Corriere della Sera, 11 aprile 2021
Svelato l’omicidio di Takabuti di 2.600 anni fa
È un’indagine complessa su un caso d’omicidio irrisolto. Avvenuto 2.600 anni fa nella splendida Tebe, l’antica città egiziana. Al centro della storia c’è Takabuti, una giovane appartenente ad una famiglia importante. Il padre, Nepore, era un sacerdote, un uomo in vista, al suo fianco la moglie Taserinit. Dovevano essere benestanti. Una vita normale sconvolta da un gesto di violenza: l’uccisione brutale della figlia. Primo atto di un giallo che ci porterà lontano.
La vittima è chiusa in un prezioso sarcofago, con sopra indicazioni generiche sul suo passato, e poi è inumata in una tomba vicino al tempio dedicato alla famosa Hatshepsut. Resterà in pace fintanto che qualcuno non si impossessa della salma e la mette in vendita in un mercato. Un tesoro destinato a passare di mano. Nel 1834 il commerciante Thomas Gregg, in occasione di un viaggio, la compra e la porta a Belfast dove diventa un’attrazione. Quel guscio decorato non passa inosservato, suscita interesse e curiosità. Tutti vorrebbero sapere di più, ma non ci sono gli strumenti necessari. Serve pazienza, bisogna aspettare tempi più vicini a noi. Un grande balzo nella Storia, con le distanze accorciate dalla tecnologia e dalla volontà.
I resti di Takabuti sono finalmente osservati con metodi moderni, con i ricercatori che si muovono come agenti della Scientifica. E arrivano le sorprese.

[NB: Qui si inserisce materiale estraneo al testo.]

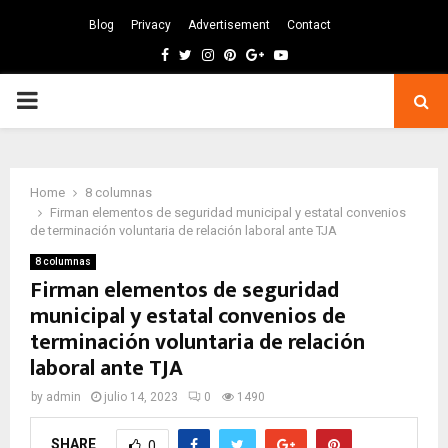
Blog
Privacy
Advertisement
Contact
Facebook
Twitter
Instagram
Pinterest
Google
Youtube
PRIMARY
MENU
Home
8 columnas
Firman elementos de seguridad municipal y estatal convenios
de terminación voluntaria de relación laboral ante TJA
8 columnas
Firman elementos de seguridad
municipal y estatal convenios de
terminación voluntaria de relación
laboral ante TJA
by
admin
julio 14, 2023
0
1490
SHARE
0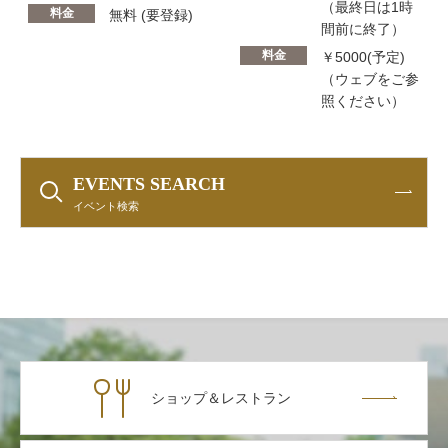
（最終日は1時
料金
無料 (要登録)
間前に終了）
料金
￥5000(予定)
（ウェブをご参
照ください）
EVENTS SEARCH
イベント検索
ショップ＆レストラン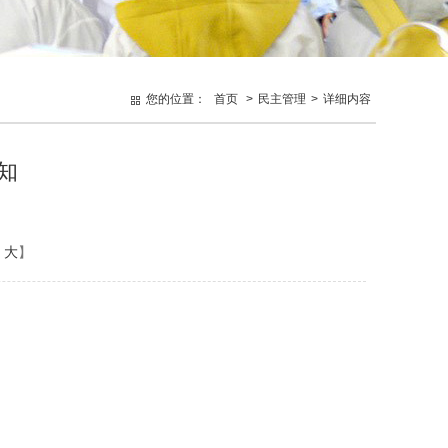
您的位置：
首页
>
民主管理
>
详细内容
知
大
】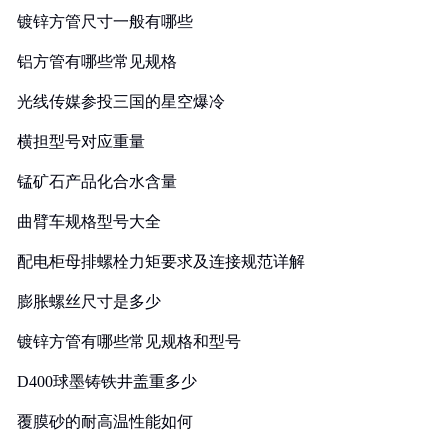
镀锌方管尺寸一般有哪些
铝方管有哪些常见规格
光线传媒参投三国的星空爆冷
横担型号对应重量
锰矿石产品化合水含量
曲臂车规格型号大全
配电柜母排螺栓力矩要求及连接规范详解
膨胀螺丝尺寸是多少
镀锌方管有哪些常见规格和型号
D400球墨铸铁井盖重多少
覆膜砂的耐高温性能如何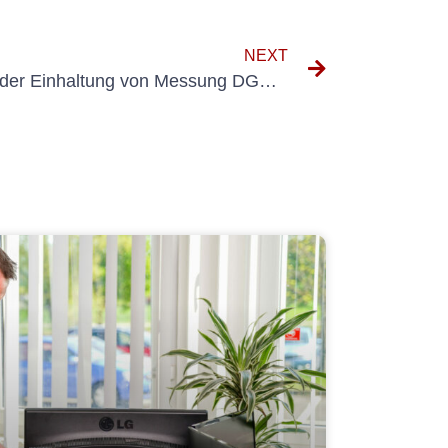
NEXT
Verständnis der Bedeutung der Einhaltung von Messung DGUV V3 in der Sicherheit am Arbeitsplatz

La mummia della giovane non ha la testa rasata, ma conserva ancora i suoi capelli, «reperto» che sarà presto analizzato. Poi i dettagli su come è stato preparato il corpo confermano la sua appartenenza ad un ambiente ricco.
Gli specialisti procedono utilizzando diversi sistemi: ricerca del Dna, raggi X, la Tac e uno studio delle proteine rimaste in piccoli frammenti di materiale. Incrociano il sapere scientifico con quello degli egittologi, fanno progressi importanti. Stabiliscono con una certa precisione l’età: 20-30 anni. Ritengono che fosse sposata. Aveva un dente e una costola in più. Il suo Dna rivela una lontana origine «europea» e, grazie all’analisi dei capelli, affermano che non era affetta da patologie particolari. Ma la cosa più importante è che individuano uno strano «grumo» in una cavità del petto, si concentrano su questo punto rilevando che è fatto di resina e lino. Un elemento che li porta a riconsiderare l’intero quadro.
Quella «massa» è servita a nascondere le tracce di una ferita. Un colpo micidiale inferto alle spalle della donna, sulla parte sinistra. Il mosaico egizio prende un’altra forma e colore: i segni dell’aggressione confermano la teoria che sia rimasta vittima di un’agguato. Un attacco magari avvenuto in uno dei palazzi di Tebe all’epoca della venticinquesima dinastia. Ma in quali circostanze? Il primo verdetto suggerisce un delitto dove è stato utilizzato un pugnale, una lama affondata nella schiena della vittima. Forse la giovane è stata colta di sorpresa da qualcuno che conosceva, un gesto di violenza e di rabbia. Sono, però, supposizioni intermedie. In questa vicenda coloro che indagano continuano a cercare conferme. Ed arriviamo alla terza puntata della «serie».
La professoressa Rosalie David dell’Università di Manchester e la sua collega Eileen Murphy della Queen’s University di Belfast, da tempo impegnate nello studio della mummia, rivedono le conclusioni, riesaminano gli indizi e propongono un atto finale diverso. Takabuti è stata trucidata da una sorta di ascia da guerra, usata soprattutto dai combattenti assiri e poi adottata anche da soldati locali. Un lavoro di inchiesta affascinante narrato nel libro The Life and Times of Takabuti in Ancient Egypt.
Le studiose-poliziotte hanno il cadavere, la sua identità e l’arma. Manca il colpevole. Un mistero difficile da risolvere anche per gli archeologi più determinati. Un caso irrisolto nell’archivio infinito di una civiltà che continua a donarci pagine affascinanti.